[Saved entries]
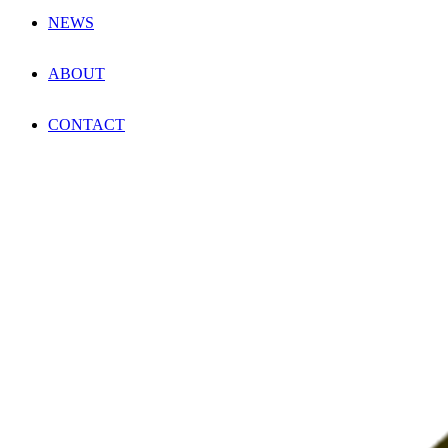
NEWS
ABOUT
CONTACT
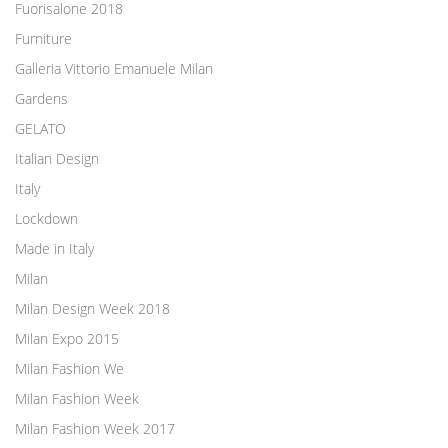
Fuorisalone 2018
Furniture
Galleria Vittorio Emanuele Milan
Gardens
GELATO
Italian Design
Italy
Lockdown
Made in Italy
Milan
Milan Design Week 2018
Milan Expo 2015
Milan Fashion We
Milan Fashion Week
Milan Fashion Week 2017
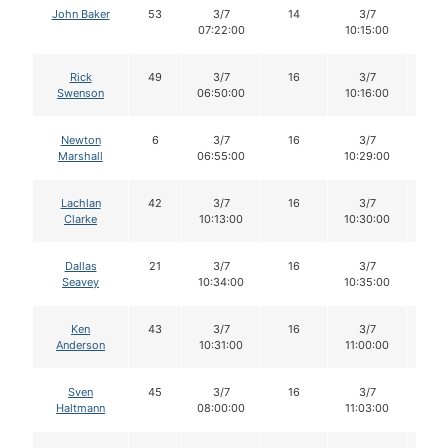
John Baker
53
3/7
14
3/7
14
07:22:00
10:15:00
Rick
49
3/7
16
3/7
16
Swenson
06:50:00
10:16:00
Newton
6
3/7
16
3/7
16
Marshall
06:55:00
10:29:00
Lachlan
42
3/7
16
3/7
15
Clarke
10:13:00
10:30:00
Dallas
21
3/7
16
3/7
16
Seavey
10:34:00
10:35:00
Ken
43
3/7
16
3/7
15
Anderson
10:31:00
11:00:00
Sven
45
3/7
16
3/7
16
Haltmann
08:00:00
11:03:00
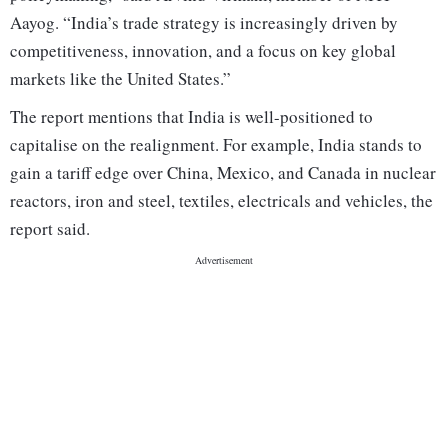
Aayog. “India’s trade strategy is increasingly driven by
competitiveness, innovation, and a focus on key global
markets like the United States.”
The report mentions that India is well-positioned to
capitalise on the realignment. For example, India stands to
gain a tariff edge over China, Mexico, and Canada in nuclear
reactors, iron and steel, textiles, electricals and vehicles, the
report said.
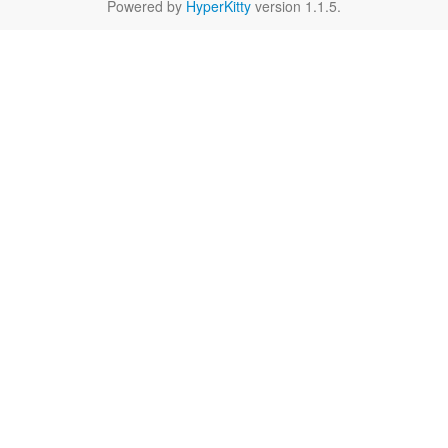
Powered by
HyperKitty
version 1.1.5.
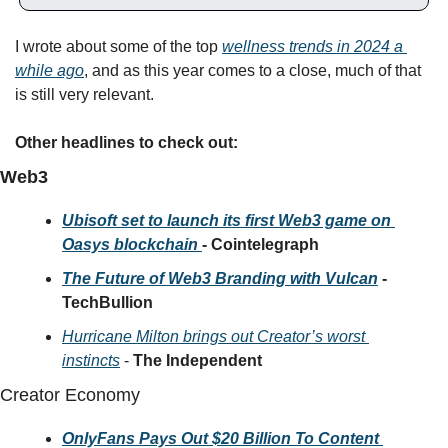
I wrote about some of the top 
wellness trends in 2024 a 
while ago
, and as this year comes to a close, much
 of that 
is still very relevant. 
Other headlines to check out:
Web3
Ubisoft set to launch its first Web3 game on 
Oasys blockchain 
- Cointelegraph
The Future of Web3 Branding with Vulcan
 - 
TechBullion
Hurricane Milton brings out Creator’s worst 
instincts
 - 
The Independent
Creator Economy 
OnlyFans Pays Out $20 Billion To Content 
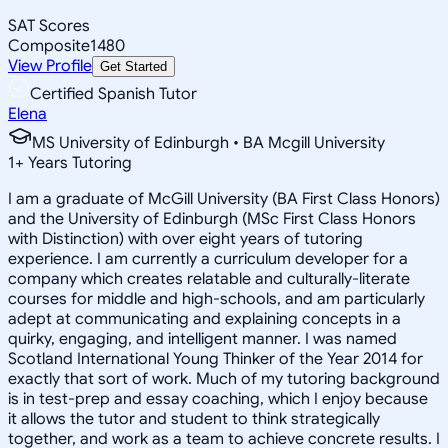
SAT Scores
Composite
1480
View Profile
Get Started
Certified Spanish Tutor
Elena
MS University of Edinburgh • BA Mcgill University
1
+
Years Tutoring
I am a graduate of McGill University (BA First Class Honors)
and the University of Edinburgh (MSc First Class Honors
with Distinction) with over eight years of tutoring
experience. I am currently a curriculum developer for a
company which creates relatable and culturally-literate
courses for middle and high-schools, and am particularly
adept at communicating and explaining concepts in a
quirky, engaging, and intelligent manner. I was named
Scotland International Young Thinker of the Year 2014 for
exactly that sort of work. Much of my tutoring background
is in test-prep and essay coaching, which I enjoy because
it allows the tutor and student to think strategically
together, and work as a team to achieve concrete results. I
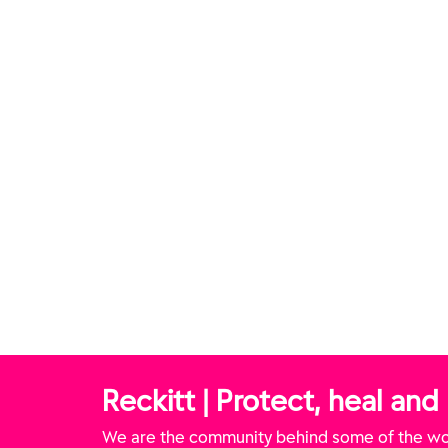
ULTIMATE Infinity
FINISH® ULTIMATE Tabs
FI
hine Tabs
Reckitt | Protect, heal and
We are the community behind some of the wor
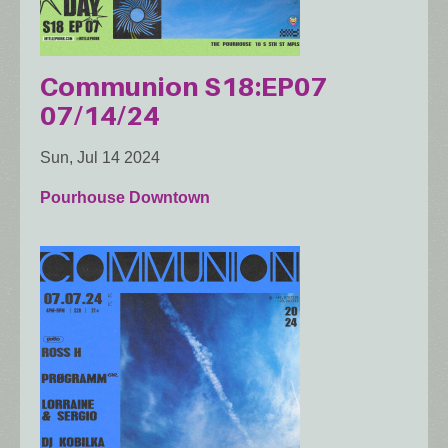
Communion S18:EP07
07/14/24
Sun, Jul 14 2024
Pourhouse Downtown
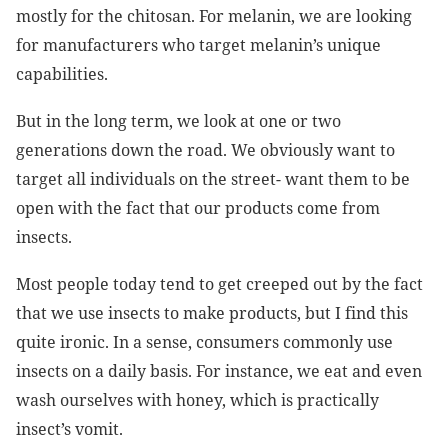
mostly for the chitosan. For melanin, we are looking
for manufacturers who target melanin’s unique
capabilities.
But in the long term, we look at one or two
generations down the road. We obviously want to
target all individuals on the street- want them to be
open with the fact that our products come from
insects.
Most people today tend to get creeped out by the fact
that we use insects to make products, but I find this
quite ironic. In a sense, consumers commonly use
insects on a daily basis. For instance, we eat and even
wash ourselves with honey, which is practically
insect’s vomit.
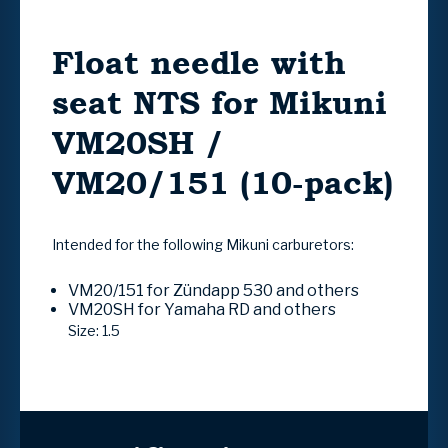
Float needle with
seat NTS for Mikuni
VM20SH /
VM20/151 (10-pack)
Intended for the following Mikuni carburetors:
VM20/151 for Zündapp 530 and others
VM20SH for Yamaha RD and others
Size: 1.5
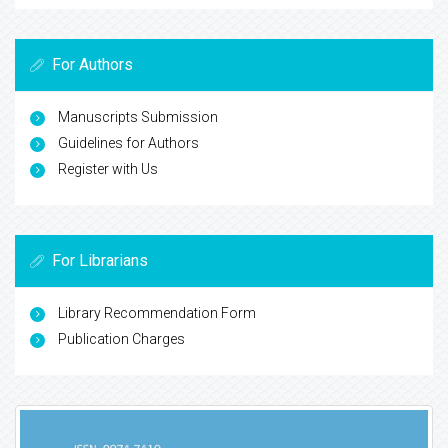
For Authors
Manuscripts Submission
Guidelines for Authors
Register with Us
For Librarians
Library Recommendation Form
Publication Charges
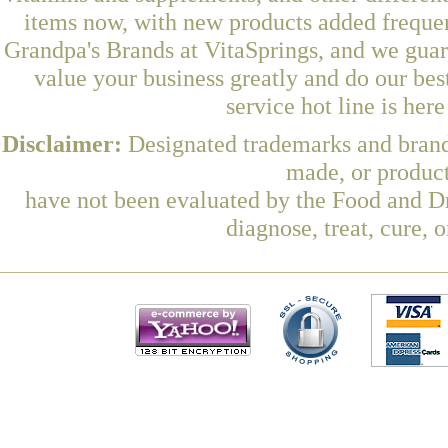
items now, with new products added frequ
Grandpa's Brands at VitaSprings, and we guar
value your business greatly and do our be
service hot line is her
Disclaimer:
Designated trademarks and brands
made, or product
have not been evaluated by the Food and Dr
diagnose, treat, cure, 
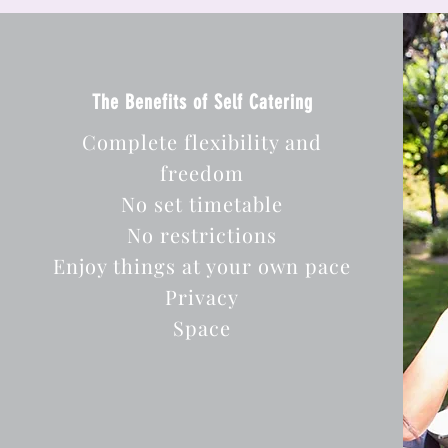
The Benefits of Self Catering
Complete flexibility and
freedom
No set timetable
No restrictions
Enjoy things at your own pace
Privacy
Space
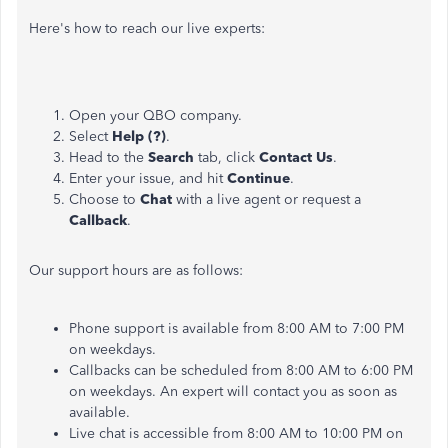
Here's how to reach our live experts:
Open your QBO company.
Select
Help (?)
.
Head to the
Search
tab,
click
Contact Us
.
Enter your issue, and hit
Continue
.
Choose to
Chat
with a live agent or request a
Callback
.
Our support hours are as follows:
Phone support is available from 8:00 AM to 7:00 PM
on weekdays.
Callbacks can be scheduled from 8:00 AM to 6:00 PM
on weekdays. An expert will contact you as soon as
available
.
Live chat is accessible from 8:00 AM to 10:00 PM on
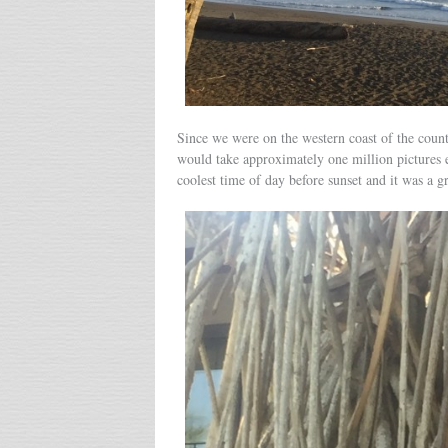
Since we were on the western coast of the count
would take approximately one million pictures e
coolest time of day before sunset and it was a g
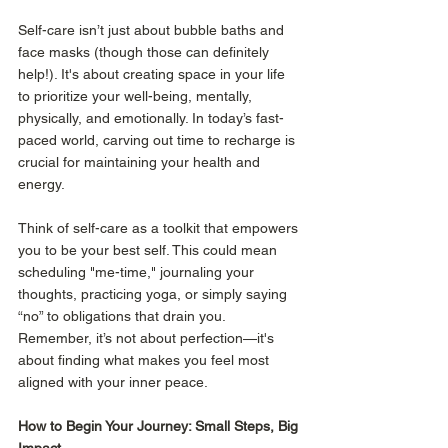
Self-care isn’t just about bubble baths and 
face masks (though those can definitely 
help!). It's about creating space in your life 
to prioritize your well-being, mentally, 
physically, and emotionally. In today’s fast-
paced world, carving out time to recharge is 
crucial for maintaining your health and 
energy.
Think of self-care as a toolkit that empowers 
you to be your best self. This could mean 
scheduling "me-time," journaling your 
thoughts, practicing yoga, or simply saying 
“no” to obligations that drain you. 
Remember, it’s not about perfection—it's 
about finding what makes you feel most 
aligned with your inner peace.
How to Begin Your Journey: Small Steps, Big 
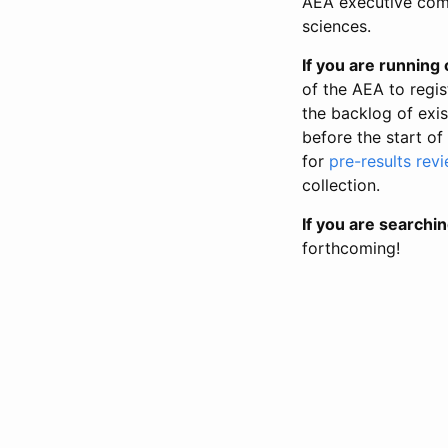
AEA executive comm
sciences.
If you are running o
of the AEA to regis
the backlog of exist
before the start of
for
pre-results rev
collection.
If you are searchin
forthcoming!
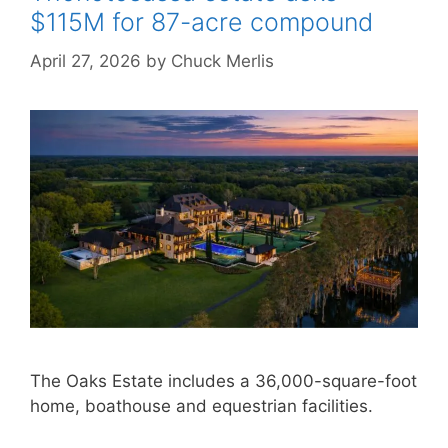
$115M for 87-acre compound
April 27, 2026
by
Chuck Merlis
The Oaks Estate includes a 36,000-square-foot
home, boathouse and equestrian facilities.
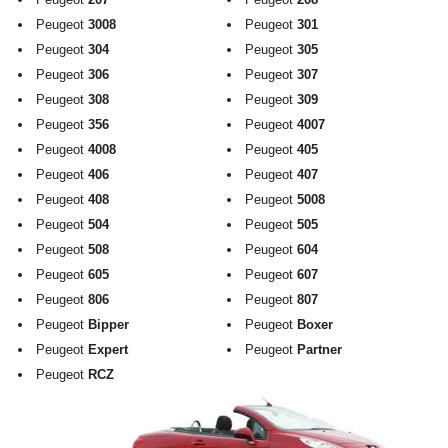
Exterior Styling
Peugeot
3008
Peugeot
301
Peugeot
304
Peugeot
305
Lighting
Peugeot
306
Peugeot
307
Peugeot
308
Peugeot
309
Transmission
Peugeot
356
Peugeot
4007
Login
Peugeot
4008
Peugeot
405
Peugeot
406
Peugeot
407
View Cart
Peugeot
408
Peugeot
5008
Peugeot
504
Peugeot
505
Sitemap
Peugeot
508
Peugeot
604
Peugeot
605
Peugeot
607
About Us
Peugeot
806
Peugeot
807
Peugeot
Bipper
Peugeot
Boxer
Contact Us
Peugeot
Expert
Peugeot
Partner
Peugeot
RCZ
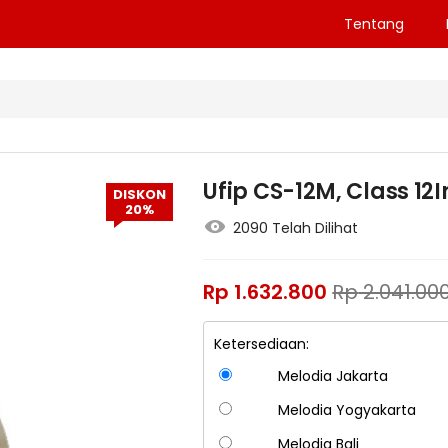
Tentang
Ufip CS-12M, Class 1
DISKON
20%
2090 Telah Dilihat
Rp
1.632.800
Rp
2.041.00
Ketersediaan:
Melodia Jakarta
Melodia Yogyakarta
Melodia Bali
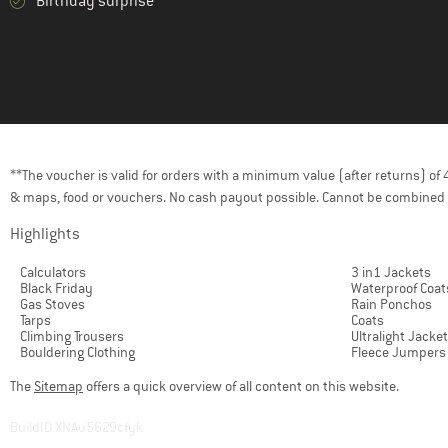
Birthday surprise
**The voucher is valid for orders with a minimum value (after returns) o
& maps, food or vouchers. No cash payout possible. Cannot be combined 
Highlights
Calculators
3 in1 Jackets
Black Friday
Waterproof Coat
Gas Stoves
Rain Ponchos
Tarps
Coats
Climbing Trousers
Ultralight Jacke
Bouldering Clothing
Fleece Jumpers
The
Sitemap
offers a quick overview of all content on this website.
BuildID XNAu5629cfyk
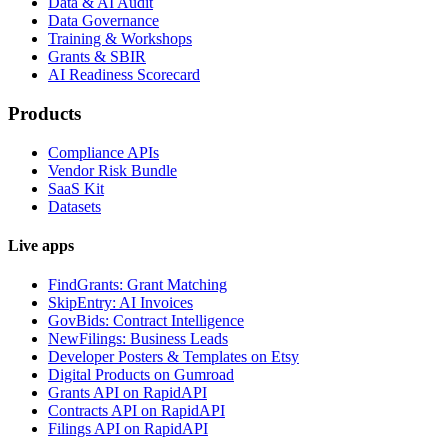
Data & AI Audit
Data Governance
Training & Workshops
Grants & SBIR
AI Readiness Scorecard
Products
Compliance APIs
Vendor Risk Bundle
SaaS Kit
Datasets
Live apps
FindGrants: Grant Matching
SkipEntry: AI Invoices
GovBids: Contract Intelligence
NewFilings: Business Leads
Developer Posters & Templates on Etsy
Digital Products on Gumroad
Grants API on RapidAPI
Contracts API on RapidAPI
Filings API on RapidAPI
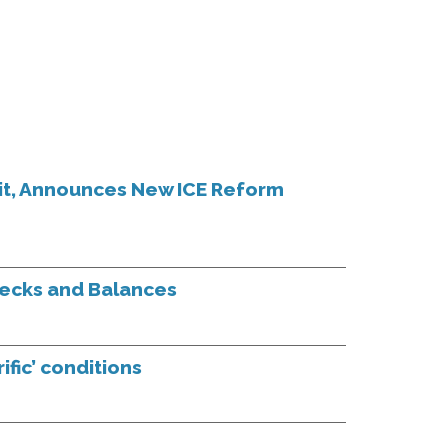
it, Announces New ICE Reform
hecks and Balances
ific’ conditions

▶ _What you are asked to do_:
All that is needed is an exact copy of the entries above, minus the pictures.

▶ _Output_:
NEWS
ABOUT
CONTACT
Fuorisalone 2018
Furniture
Galleria Vittorio Emanuele Milan
Gardens
GELATO
Italian Design
Italy
Lockdown
Made in Italy
Milan
Milan Design Week 2018
Milan Expo 2015
Milan Fashion We
Milan Fashion Week
Milan Fashion Week 2017
John Baker
53
3/7
14
3/7
14
07:22:00
10:15:00
Rick
49
3/7
16
3/7
16
Swenson
06:50:00
10:16:00
Newton
6
3/7
16
3/7
16
Marshall
06:55:00
10:29:00
Lachlan
42
3/7
16
3/7
15
Clarke
10:13:00
10:30:00
Dallas
21
3/7
16
3/7
16
Seavey
10:34:00
10:35:00
Ken
43
3/7
16
3/7
15
Anderson
10:31:00
11:00:00
Sven
45
3/7
16
3/7
16
Haltmann
08:00:00
11:03:00
Aayog. “India’s trade strategy is increasingly driven by
competitiveness, innovation, and a focus on key global
markets like the United States.”
The report mentions that India is well-positioned to
capitalise on the realignment. For example, India stands to
gain a tariff edge over China, Mexico, and Canada in nuclear
reactors, iron and steel, textiles, electricals and vehicles, the
report said.
Powered by
HyperKitty
version 1.1.5.
I wrote about some of the top 
wellness trends in 2024 a 
while ago
, and as this year comes to a close, much
 of that 
is still very relevant. 
Other headlines to check out:
Web3
Ubisoft set to launch its first Web3 game on 
Oasys blockchain 
- Cointelegraph
The Future of Web3 Branding with Vulcan
 - 
TechBullion
Hurricane Milton brings out Creator’s worst 
instincts
 - 
The Independent
Creator Economy 
OnlyFans Pays Out $20 Billion To Content 
SAT Scores
Composite
1480
View Profile
Get Started
Certified Spanish Tutor
Elena
MS University of Edinburgh • BA Mcgill University
1
+
Years Tutoring
I am a graduate of McGill University (BA First Class Honors)
and the University of Edinburgh (MSc First Class Honors
with Distinction) with over eight years of tutoring
experience. I am currently a curriculum developer for a
company which creates relatable and culturally-literate
courses for middle and high-schools, and am particularly
adept at communicating and explaining concepts in a
quirky, engaging, and intelligent manner. I was named
Scotland International Young Thinker of the Year 2014 for
exactly that sort of work. Much of my tutoring background
is in test-prep and essay coaching, which I enjoy because
it allows the tutor and student to think strategically
together, and work as a team to achieve concrete results. I
ULTIMATE Infinity
FINISH® ULTIMATE Tabs
FI
hine Tabs
Reckitt | Protect, heal and
We are the community behind some of the wor
Communion S18:EP07
07/14/24
Sun, Jul 14 2024
Pourhouse Downtown
mostly for the chitosan. For melanin, we are looking
for manufacturers who target melanin’s unique
capabilities.
But in the long term, we look at one or two
generations down the road. We obviously want to
target all individuals on the street- want them to be
open with the fact that our products come from
insects.
Most people today tend to get creeped out by the fact
that we use insects to make products, but I find this
quite ironic. In a sense, consumers commonly use
insects on a daily basis. For instance, we eat and even
wash ourselves with honey, which is practically
insect’s vomit.
Float needle with
seat NTS for Mikuni
VM20SH /
VM20/151 (10-pack)
Intended for the following Mikuni carburetors:
VM20/151 for Zündapp 530 and others
VM20SH for Yamaha RD and others
Size: 1.5
For Authors
Manuscripts Submission
Guidelines for Authors
Register with Us
For Librarians
Library Recommendation Form
Publication Charges
items now, with new products added frequ
Grandpa's Brands at VitaSprings, and we guar
value your business greatly and do our be
service hot line is her
Disclaimer:
Designated trademarks and brands
made, or product
have not been evaluated by the Food and Dr
diagnose, treat, cure, 
The Benefits of Self Catering
Complete flexibility and
freedom
No set timetable
No restrictions
Enjoy things at your own pace
Privacy
Space
Here's how to reach our live experts:
Open your QBO company.
Select
Help (?)
.
Head to the
Search
tab,
click
Contact Us
.
Enter your issue, and hit
Continue
.
Choose to
Chat
with a live agent or request a
Callback
.
Our support hours are as follows:
Phone support is available from 8:00 AM to 7:00 PM
on weekdays.
Callbacks can be scheduled from 8:00 AM to 6:00 PM
on weekdays. An expert will contact you as soon as
available
.
Live chat is accessible from 8:00 AM to 10:00 PM on
Since we were on the western coast of the count
would take approximately one million pictures e
coolest time of day before sunset and it was a g
Self-care isn’t just about bubble baths and 
face masks (though those can definitely 
help!). It's about creating space in your life 
to prioritize your well-being, mentally, 
physically, and emotionally. In today’s fast-
paced world, carving out time to recharge is 
crucial for maintaining your health and 
energy.
Think of self-care as a toolkit that empowers 
you to be your best self. This could mean 
scheduling "me-time," journaling your 
thoughts, practicing yoga, or simply saying 
“no” to obligations that drain you. 
Remember, it’s not about perfection—it's 
about finding what makes you feel most 
aligned with your inner peace.
How to Begin Your Journey: Small Steps, Big 
AEA executive comm
sciences.
If you are running o
of the AEA to regis
the backlog of exist
before the start of
for
pre-results rev
collection.
If you are searchin
forthcoming!
$115M for 87-acre compound
April 27, 2026
by
Chuck Merlis
The Oaks Estate includes a 36,000-square-foot
home, boathouse and equestrian facilities.
Exterior Styling
Peugeot
3008
Peugeot
301
Peugeot
304
Peugeot
305
Lighting
Peugeot
306
Peugeot
307
Peugeot
308
Peugeot
309
Transmission
Peugeot
356
Peugeot
4007
Login
Peugeot
4008
Peugeot
405
Peugeot
406
Peugeot
407
View Cart
Peugeot
408
Peugeot
5008
Peugeot
504
Peugeot
505
Sitemap
Peugeot
508
Peugeot
604
Peugeot
605
Peugeot
607
About Us
Peugeot
806
Peugeot
807
Peugeot
Bipper
Peugeot
Boxer
Contact Us
Peugeot
Expert
Peugeot
Partner
Peugeot
RCZ
Tentang
Ufip CS-12M, Class 1
DISKON
20%
2090 Telah Dilihat
Rp
1.632.800
Rp
2.041.00
Ketersediaan:
Melodia Jakarta
Melodia Yogyakarta
Melodia Bali
Birthday surprise
**The voucher is valid for orders with a minimum value (after returns) o
& maps, food or vouchers. No cash payout possible. Cannot be combined 
Highlights
Calculators
3 in1 Jackets
Black Friday
Waterproof Coat
Gas Stoves
Rain Ponchos
Tarps
Coats
Climbing Trousers
Ultralight Jacke
Bouldering Clothing
Fleece Jumpers
The
Sitemap
offers a quick overview of all content on this website.
BuildID XNAu5629cfyk
Data & AI Audit
Data Governance
Training & Workshops
Grants & SBIR
AI Readiness Scorecard
Products
Compliance APIs
Vendor Risk Bundle
SaaS Kit
Datasets
Live apps
FindGrants: Grant Matching
SkipEntry: AI Invoices
GovBids: Contract Intelligence
NewFilings: Business Leads
Developer Posters & Templates on Etsy
Digital Products on Gumroad
Grants API on RapidAPI
Contracts API on RapidAPI
Filings API on RapidAPI
it, Announces New ICE Reform
hecks and Balances
ific’ conditions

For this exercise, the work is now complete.